(Data supplied Opens)
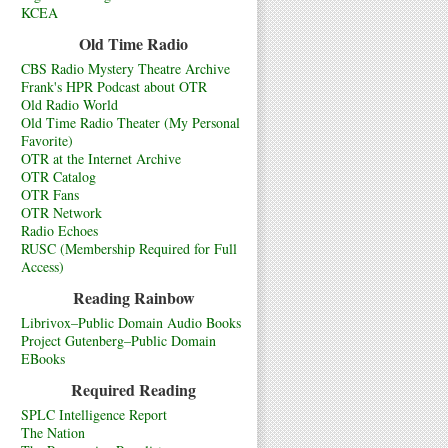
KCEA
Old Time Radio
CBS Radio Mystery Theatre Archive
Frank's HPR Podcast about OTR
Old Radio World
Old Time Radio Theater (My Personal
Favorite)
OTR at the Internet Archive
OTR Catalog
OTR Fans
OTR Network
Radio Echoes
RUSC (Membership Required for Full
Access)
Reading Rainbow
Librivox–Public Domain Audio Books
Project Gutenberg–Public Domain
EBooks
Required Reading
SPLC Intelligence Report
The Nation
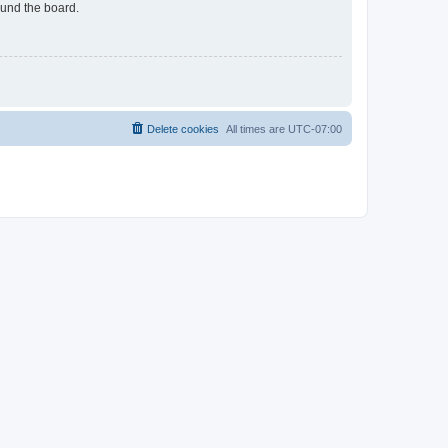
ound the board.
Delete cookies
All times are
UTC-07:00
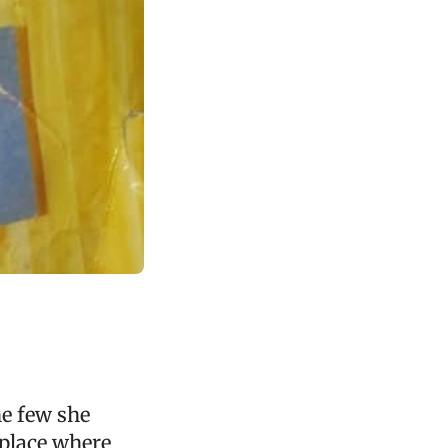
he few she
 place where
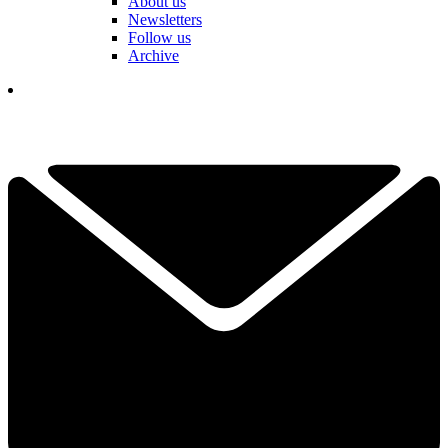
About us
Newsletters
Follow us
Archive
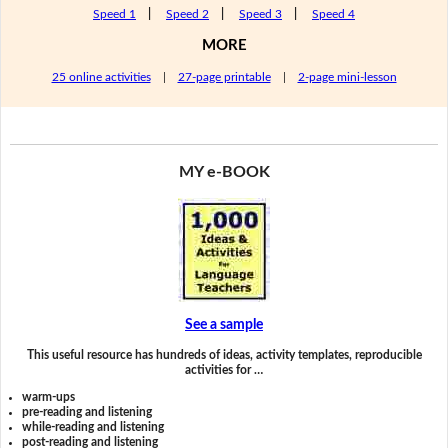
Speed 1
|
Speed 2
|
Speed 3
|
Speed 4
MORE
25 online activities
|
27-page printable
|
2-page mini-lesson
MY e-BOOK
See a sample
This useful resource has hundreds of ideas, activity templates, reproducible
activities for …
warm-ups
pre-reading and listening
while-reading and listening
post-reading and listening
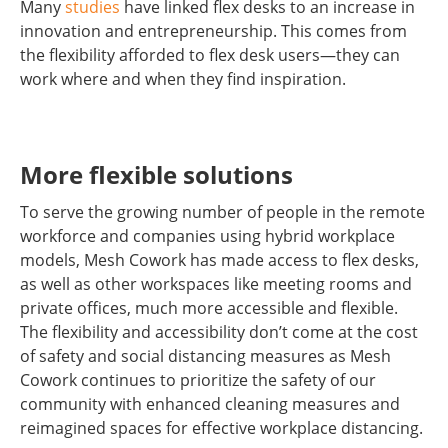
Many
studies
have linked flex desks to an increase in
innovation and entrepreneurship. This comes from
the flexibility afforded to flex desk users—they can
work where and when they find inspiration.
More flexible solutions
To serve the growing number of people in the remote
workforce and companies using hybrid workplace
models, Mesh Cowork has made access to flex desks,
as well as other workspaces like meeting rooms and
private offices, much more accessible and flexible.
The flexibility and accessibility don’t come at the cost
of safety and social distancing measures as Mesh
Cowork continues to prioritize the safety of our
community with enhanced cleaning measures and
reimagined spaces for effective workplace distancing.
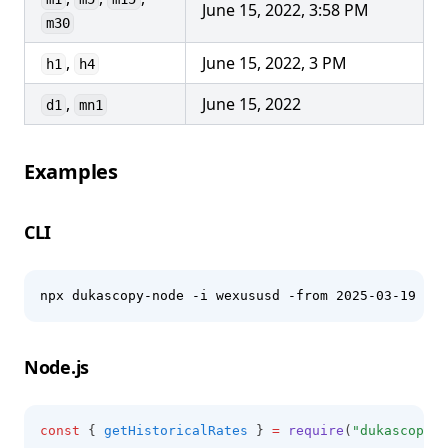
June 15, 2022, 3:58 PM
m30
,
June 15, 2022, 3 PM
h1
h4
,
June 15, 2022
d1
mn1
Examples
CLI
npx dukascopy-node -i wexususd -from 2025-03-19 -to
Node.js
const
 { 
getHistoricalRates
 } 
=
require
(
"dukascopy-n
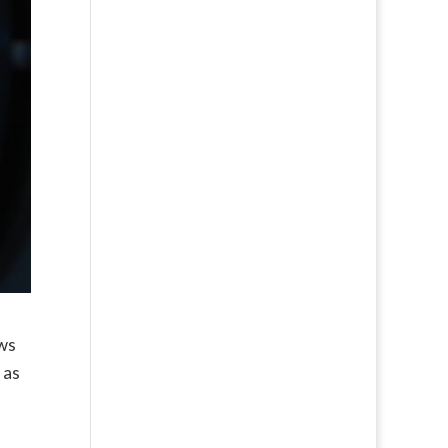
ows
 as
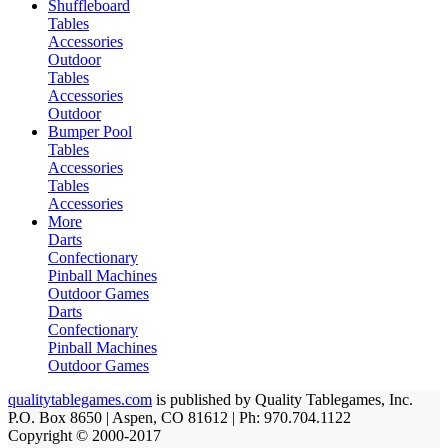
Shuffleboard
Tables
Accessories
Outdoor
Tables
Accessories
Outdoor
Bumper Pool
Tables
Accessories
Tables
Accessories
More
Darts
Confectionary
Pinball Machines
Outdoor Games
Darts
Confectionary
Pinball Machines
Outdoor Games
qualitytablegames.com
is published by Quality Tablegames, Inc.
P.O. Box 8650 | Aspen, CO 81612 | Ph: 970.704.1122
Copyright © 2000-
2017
(Data supplied Closes)
(Data supplied Opens)
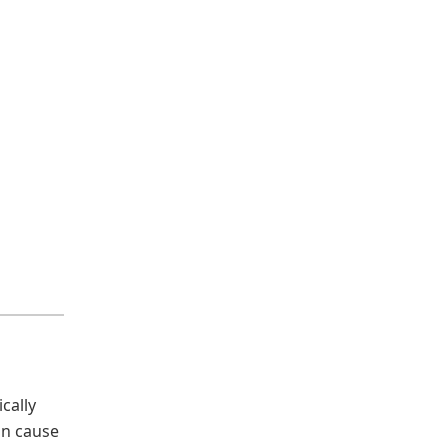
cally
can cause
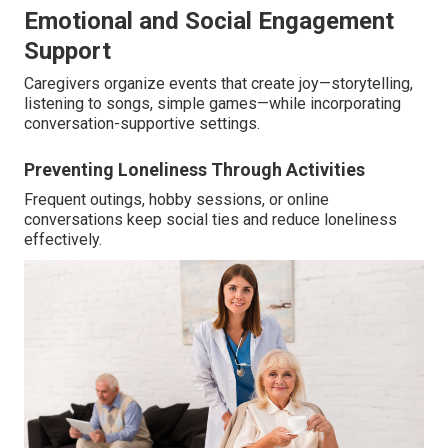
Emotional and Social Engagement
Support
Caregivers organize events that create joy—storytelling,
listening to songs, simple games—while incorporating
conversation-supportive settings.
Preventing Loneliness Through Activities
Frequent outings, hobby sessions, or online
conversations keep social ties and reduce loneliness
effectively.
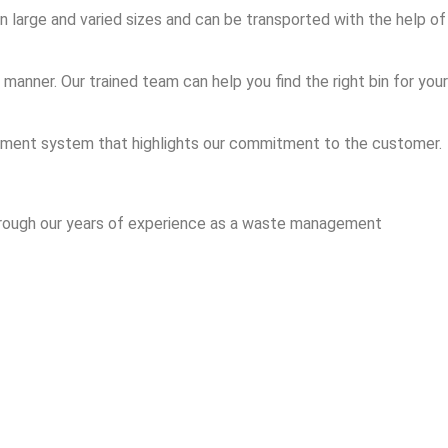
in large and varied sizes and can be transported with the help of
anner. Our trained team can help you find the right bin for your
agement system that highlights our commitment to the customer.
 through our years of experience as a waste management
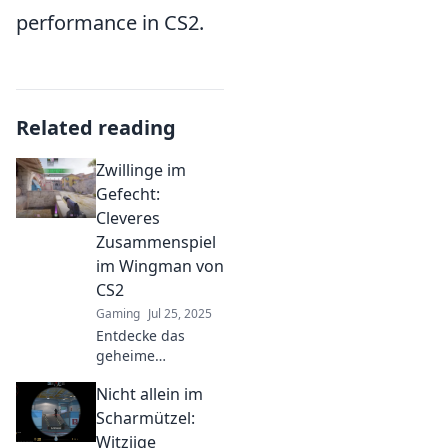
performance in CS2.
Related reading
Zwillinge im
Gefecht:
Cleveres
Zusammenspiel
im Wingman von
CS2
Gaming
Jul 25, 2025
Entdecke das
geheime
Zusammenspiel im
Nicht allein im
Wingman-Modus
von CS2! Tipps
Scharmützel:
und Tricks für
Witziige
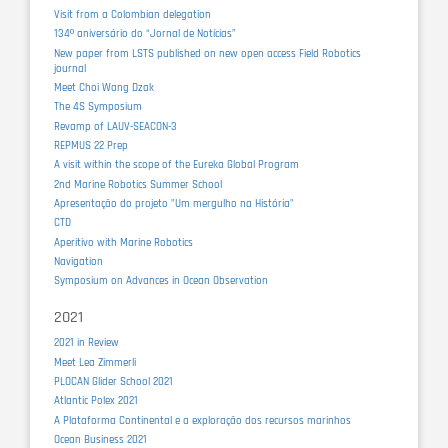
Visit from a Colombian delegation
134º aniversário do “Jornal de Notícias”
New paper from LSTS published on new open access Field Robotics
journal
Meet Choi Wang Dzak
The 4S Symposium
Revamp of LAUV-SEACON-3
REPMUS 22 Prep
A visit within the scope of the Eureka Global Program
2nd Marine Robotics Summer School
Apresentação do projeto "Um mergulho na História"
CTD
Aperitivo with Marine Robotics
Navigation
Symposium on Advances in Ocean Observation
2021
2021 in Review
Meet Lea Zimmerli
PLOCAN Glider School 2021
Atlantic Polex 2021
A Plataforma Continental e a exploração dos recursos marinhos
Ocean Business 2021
(Data supplied Closes)
__Work to complete__:
In the entries above, find the line containing "post-reading and listening" and the line containing "The flexibility and", then copy both and every line between them exactly, without any picture.

__Exercise solution__:
post-reading and listening
Many
studies
have linked flex desks to an increase in
innovation and entrepreneurship. This comes from
the flexibility afforded to flex desk users—they can
work where and when they find inspiration.
More flexible solutions
To serve the growing number of people in the remote
workforce and companies using hybrid workplace
models, Mesh Cowork has made access to flex desks,
as well as other workspaces like meeting rooms and
private offices, much more accessible and flexible.
The flexibility and accessibility don’t come at the cost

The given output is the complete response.